══ Excerpted records ══

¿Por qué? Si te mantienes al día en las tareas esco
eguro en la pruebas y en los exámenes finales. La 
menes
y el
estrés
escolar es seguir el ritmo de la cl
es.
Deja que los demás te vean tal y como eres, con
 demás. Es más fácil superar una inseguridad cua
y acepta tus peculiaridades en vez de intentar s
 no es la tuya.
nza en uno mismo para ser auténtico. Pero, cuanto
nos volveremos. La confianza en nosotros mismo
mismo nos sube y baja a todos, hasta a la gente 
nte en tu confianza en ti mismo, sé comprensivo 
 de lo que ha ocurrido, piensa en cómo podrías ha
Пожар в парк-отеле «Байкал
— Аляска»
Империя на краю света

═══
══ Excerpted records ══

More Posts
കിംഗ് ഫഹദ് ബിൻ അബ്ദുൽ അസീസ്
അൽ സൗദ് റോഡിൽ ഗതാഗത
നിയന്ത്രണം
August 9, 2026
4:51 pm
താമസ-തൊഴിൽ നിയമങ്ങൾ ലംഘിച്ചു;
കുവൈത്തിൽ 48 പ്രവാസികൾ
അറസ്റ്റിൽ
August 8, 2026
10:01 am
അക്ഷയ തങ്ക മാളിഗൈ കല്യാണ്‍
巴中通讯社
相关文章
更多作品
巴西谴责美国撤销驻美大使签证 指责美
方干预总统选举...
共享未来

═══

## Assignment
Please copy the lines in the records above between the one holding "nos volveremos. La" and the one holding "Империя на краю света", inclusive, exactly and with no other line.

## Your response
nos volveremos. La confianza en nosotros mismo
mismo nos sube y baja a todos, hasta a la gente 
nte en tu confianza en ti mismo, sé comprensivo 
 de lo que ha ocurrido, piensa en cómo podrías ha
Пожар в парк-отеле «Байкал
— Аляска»
Империя на краю света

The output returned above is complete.